The Kingdom’s parallel market Nomu gained 278.13 points, or 1.17 percent, to close at 24,013.03. This comes as 43 of the listed stocks advanced, while 29 retreated.

The best-performing stock was Saudi Pharmaceutical Industries and Medical Appliances Corp., with its share price surging by 7.26 percent to SR28.94.

Other top performers included Rasan Information Technology Co., which saw its share price rise by 6.51 percent to SR144, and Knowledge Economic City, which saw a 6.25 percent increase to SR13.09.

On the downside, the worst performer of the day was Najran Cement Co., whose share price fell by 2.11 percent to SR6.49.

Almasane Alkobra Mining Co. and Saudi Cable Co. also saw declines, with their shares dropping by 2 percent and 1.88 percent to SR103.10 and SR166.80, respectively.

On the announcement front, Riyad Bank has announced its annual financial results for 2025, with the total income from special commission of financing reaching SR24.1 billion, while net income from special commission of financing amounted to SR12 billion.

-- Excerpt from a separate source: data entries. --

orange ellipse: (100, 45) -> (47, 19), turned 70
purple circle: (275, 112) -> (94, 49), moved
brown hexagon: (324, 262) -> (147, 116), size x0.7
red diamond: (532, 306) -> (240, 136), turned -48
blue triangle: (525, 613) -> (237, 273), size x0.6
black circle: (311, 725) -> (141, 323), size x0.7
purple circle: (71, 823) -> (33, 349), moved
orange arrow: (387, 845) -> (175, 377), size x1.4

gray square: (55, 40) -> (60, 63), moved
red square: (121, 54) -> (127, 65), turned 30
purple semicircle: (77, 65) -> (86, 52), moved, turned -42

In a statement on Tadawul, the bank said: “Net income increased by 11.7 percent mainly due to an increase in total operating income and a decrease in total operating expenses.”

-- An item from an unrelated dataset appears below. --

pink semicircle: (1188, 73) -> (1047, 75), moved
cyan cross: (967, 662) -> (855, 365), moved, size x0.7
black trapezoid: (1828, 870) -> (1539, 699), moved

The bank further noted that the rise in total operating income was primarily driven by increased revenue from fees and commissions, trading activities, special commissions, gains on non-trading investments, and other operating sources. This growth was partially tempered by declines in exchange and dividend income.

“Net provision of expected credit losses and other losses decreased by 15.8 percent due to a decrease in impairment charge of credit losses and impairment charge for other financial assets, partially offset by an increase in impairment charge for investments,” it added.

RIBL’s share price closed at SR18.18 on the main market, marking a 1.43 percent increase.